We note however that object reconciliation tools could be driven by constraints like those given above. So potentially, an object reconciliation tool and a validator could use the same input constraints. Thus, this story straddles the boundaries between constraint checking and inference.


Below the original text and discussion:

S14: Object Reconciliation

Created by: David Martin

As an aid in data integration activities, it would be nice if shapes could flexibly state conditions by which to check that identity of objects has been correctly recorded; that is, check conditions under which 2 objects in a KB should explicitly represent the same real-world thing. For example (movies domain), I'd like to say:

if source1.movie.title is highly similar (by some widely adopted measure, or some measure that I can plug in to a tool) to source2.film.title AND source1.movie.release-date.year is identical to source2.film.initial-release, then it should be stated that they are the same movie

OR

if source1.movie.title is identical to source2.film.title AND source1.movie.release-date.year is close (say, < 2 years difference) to source2.film.initial-release then it should be stated that they are the same movie

OR

if source1.movie.directors has the same set of values as source2.film.directed-by AND source1.movie.title is highly similar to source2.film.title then it should be stated that they are the same movie

OR ....

(HK: This story sounds more like an inferencing problem than constraint checking. CONSTRUCT { ?this owl:sameAs ?other } WHERE { ... pattern } which can be expressed using spin:rule. Fuzzy string matching like "title highly similar to another title" may require some SPARQL extension if it cannot be expressed using regex).

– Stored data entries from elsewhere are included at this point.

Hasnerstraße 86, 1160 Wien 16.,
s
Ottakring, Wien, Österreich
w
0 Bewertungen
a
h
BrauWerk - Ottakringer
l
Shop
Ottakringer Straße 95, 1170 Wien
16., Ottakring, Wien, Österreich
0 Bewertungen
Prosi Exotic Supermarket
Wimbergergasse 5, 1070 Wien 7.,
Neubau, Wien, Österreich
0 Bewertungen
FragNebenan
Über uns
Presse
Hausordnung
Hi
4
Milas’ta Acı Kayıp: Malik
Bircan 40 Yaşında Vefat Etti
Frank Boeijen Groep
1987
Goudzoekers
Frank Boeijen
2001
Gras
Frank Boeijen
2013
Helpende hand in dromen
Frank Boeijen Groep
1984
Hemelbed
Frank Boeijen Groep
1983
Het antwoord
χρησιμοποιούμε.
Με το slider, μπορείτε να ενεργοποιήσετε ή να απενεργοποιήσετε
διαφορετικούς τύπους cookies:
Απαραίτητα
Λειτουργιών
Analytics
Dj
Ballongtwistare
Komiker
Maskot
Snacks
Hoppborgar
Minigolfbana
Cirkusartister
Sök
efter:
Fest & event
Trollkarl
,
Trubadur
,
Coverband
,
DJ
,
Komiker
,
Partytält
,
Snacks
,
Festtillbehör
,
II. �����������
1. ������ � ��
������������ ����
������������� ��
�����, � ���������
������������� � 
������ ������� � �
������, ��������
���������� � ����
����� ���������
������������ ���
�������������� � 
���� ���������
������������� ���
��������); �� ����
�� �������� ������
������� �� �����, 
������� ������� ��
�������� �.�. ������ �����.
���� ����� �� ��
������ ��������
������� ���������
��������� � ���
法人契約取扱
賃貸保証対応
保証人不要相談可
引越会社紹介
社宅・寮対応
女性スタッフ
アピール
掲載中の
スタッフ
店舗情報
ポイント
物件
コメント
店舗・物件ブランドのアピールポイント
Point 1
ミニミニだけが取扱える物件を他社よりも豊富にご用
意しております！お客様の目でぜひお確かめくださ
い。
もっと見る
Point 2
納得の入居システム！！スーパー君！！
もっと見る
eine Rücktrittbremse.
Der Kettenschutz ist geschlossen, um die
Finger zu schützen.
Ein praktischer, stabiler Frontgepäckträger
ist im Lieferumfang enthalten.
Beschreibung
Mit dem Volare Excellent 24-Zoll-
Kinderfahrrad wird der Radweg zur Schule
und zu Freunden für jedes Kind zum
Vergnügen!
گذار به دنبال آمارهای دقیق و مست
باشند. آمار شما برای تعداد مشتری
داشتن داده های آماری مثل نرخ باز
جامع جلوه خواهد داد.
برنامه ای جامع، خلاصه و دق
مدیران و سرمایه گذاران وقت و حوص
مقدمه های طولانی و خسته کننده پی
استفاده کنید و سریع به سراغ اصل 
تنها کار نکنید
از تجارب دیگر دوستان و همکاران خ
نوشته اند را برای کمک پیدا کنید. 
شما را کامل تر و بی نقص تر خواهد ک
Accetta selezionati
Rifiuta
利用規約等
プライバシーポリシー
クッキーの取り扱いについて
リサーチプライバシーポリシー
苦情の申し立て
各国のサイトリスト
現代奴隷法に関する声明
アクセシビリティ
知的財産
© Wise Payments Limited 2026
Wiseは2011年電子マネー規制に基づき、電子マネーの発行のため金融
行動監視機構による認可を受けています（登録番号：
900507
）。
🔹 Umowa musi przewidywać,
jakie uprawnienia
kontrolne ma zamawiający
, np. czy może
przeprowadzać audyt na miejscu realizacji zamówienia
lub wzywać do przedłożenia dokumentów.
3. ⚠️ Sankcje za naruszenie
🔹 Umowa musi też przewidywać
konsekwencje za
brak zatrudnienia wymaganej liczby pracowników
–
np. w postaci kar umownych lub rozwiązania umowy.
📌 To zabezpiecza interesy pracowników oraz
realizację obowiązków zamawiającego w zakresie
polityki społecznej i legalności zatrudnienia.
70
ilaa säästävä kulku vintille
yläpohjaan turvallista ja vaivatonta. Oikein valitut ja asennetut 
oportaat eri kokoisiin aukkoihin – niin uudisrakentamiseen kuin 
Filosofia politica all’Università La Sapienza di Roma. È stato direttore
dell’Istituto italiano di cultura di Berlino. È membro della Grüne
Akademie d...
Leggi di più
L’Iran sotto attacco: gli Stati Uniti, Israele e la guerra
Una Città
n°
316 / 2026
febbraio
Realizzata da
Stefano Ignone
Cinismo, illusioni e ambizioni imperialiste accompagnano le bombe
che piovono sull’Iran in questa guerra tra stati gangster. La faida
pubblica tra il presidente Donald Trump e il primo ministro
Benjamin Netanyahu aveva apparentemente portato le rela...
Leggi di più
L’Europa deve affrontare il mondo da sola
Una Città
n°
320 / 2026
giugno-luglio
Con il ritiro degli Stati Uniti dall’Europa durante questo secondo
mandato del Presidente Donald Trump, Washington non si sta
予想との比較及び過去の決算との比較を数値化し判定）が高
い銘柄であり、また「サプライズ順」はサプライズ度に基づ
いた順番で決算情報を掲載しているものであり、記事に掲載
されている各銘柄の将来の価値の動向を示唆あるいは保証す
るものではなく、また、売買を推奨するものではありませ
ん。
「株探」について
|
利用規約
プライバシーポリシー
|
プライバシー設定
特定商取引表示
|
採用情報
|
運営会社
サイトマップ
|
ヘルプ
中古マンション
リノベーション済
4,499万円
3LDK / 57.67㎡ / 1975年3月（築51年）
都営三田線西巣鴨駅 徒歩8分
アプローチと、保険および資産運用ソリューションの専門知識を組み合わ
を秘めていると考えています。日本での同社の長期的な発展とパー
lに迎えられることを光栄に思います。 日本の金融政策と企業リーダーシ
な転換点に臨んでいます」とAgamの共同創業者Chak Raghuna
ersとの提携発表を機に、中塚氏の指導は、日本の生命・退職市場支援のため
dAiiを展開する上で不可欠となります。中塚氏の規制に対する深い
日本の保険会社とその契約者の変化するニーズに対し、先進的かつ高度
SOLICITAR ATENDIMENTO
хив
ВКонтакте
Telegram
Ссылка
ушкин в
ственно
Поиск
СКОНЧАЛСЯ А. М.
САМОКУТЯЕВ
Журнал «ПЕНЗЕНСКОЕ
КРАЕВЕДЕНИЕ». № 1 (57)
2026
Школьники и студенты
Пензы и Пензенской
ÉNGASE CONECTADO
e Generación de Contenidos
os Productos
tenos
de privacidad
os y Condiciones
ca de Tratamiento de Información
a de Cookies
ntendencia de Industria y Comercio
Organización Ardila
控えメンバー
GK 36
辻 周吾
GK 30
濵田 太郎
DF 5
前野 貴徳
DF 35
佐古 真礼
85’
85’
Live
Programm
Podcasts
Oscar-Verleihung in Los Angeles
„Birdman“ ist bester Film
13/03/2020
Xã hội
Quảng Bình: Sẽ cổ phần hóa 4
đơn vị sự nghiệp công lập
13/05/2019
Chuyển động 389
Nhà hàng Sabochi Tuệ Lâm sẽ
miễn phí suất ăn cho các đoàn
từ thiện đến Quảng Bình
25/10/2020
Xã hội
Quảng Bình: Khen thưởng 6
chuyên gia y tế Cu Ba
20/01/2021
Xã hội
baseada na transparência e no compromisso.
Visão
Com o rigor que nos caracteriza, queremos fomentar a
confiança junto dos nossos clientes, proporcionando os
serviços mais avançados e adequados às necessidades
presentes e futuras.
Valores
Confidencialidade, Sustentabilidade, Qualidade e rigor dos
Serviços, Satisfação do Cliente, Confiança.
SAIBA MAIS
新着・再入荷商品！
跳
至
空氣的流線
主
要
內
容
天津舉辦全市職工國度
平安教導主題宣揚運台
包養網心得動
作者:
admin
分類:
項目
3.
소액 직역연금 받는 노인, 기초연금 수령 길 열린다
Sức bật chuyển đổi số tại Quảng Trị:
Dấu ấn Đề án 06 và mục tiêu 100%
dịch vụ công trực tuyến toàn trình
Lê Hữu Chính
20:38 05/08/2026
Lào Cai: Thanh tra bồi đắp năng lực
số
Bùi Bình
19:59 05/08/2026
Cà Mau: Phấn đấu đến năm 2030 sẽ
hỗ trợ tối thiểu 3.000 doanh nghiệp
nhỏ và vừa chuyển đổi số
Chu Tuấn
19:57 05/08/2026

(DM: Good point, Holger, and I generally agree, And I'm not wedded to this particular story. But isn't the boundary between inferencing and constraint checking inevitably very blurry? I mean, the essence of this example is meant to be: if there's an object X with property P1, and an object Y with property P2, and the value of P1 is related to the value of P2 in the following way: ... then *there must be* a sameAs relation between X and Y. As with many constraints, the intent here is to check completeness. That's constraint-like, right?)

(ericP: The SPARQL semantics take as input an RDF graph, which may or may not be the result of inferencing. SPARQL 1.1 Entailment Regimes identify certain ways of acquiring an input graph but the semantics are still defined in terms of a graph. I propose that we define validation/verification as an opperation over a graph in order to let people plug in what suites their purpose.)

Tthibodeau: This seems a valid user story, about blending data from 2 sources, in testing for whether the 2 sources are making statements about the same entity (or not). Istanbul vs Constantinople -- have different names, but same Geo Coordinates, etc. That might be the same for my purposes... or maybe the label matters in my shape.